### What you will do
Where a line of the listing below includes the word "מכונת", reproduce that line.

### Material for the task

☆ ☆ ☆ ☆

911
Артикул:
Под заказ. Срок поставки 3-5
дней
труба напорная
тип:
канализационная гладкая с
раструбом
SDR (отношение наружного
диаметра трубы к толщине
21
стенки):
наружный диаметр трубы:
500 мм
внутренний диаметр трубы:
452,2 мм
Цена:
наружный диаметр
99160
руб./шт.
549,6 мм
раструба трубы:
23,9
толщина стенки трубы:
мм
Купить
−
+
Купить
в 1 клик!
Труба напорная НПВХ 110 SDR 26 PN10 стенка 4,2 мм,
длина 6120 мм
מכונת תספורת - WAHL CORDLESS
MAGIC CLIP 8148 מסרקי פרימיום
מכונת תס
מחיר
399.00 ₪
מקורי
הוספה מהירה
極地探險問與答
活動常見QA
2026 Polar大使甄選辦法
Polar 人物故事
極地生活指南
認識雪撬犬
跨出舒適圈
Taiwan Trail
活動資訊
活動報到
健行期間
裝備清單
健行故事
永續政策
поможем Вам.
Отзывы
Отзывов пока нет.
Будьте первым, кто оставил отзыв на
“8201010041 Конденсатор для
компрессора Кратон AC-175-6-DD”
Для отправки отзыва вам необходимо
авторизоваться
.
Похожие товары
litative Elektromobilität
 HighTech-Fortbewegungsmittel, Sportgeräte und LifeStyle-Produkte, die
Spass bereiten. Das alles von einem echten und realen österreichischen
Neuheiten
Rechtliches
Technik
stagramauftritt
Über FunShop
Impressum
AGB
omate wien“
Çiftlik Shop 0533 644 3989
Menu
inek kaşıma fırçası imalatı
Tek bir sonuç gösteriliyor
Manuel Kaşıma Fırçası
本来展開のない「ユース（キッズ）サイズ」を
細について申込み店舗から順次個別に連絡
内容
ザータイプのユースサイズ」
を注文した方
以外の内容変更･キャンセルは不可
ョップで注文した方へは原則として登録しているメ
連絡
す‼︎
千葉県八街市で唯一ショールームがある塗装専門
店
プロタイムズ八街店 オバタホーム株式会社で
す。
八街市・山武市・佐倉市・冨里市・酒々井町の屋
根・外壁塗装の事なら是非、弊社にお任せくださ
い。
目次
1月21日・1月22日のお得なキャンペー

☆ ☆ ☆ ☆

### Output of the task
מכונת תספורת - WAHL CORDLESS
מכונת תס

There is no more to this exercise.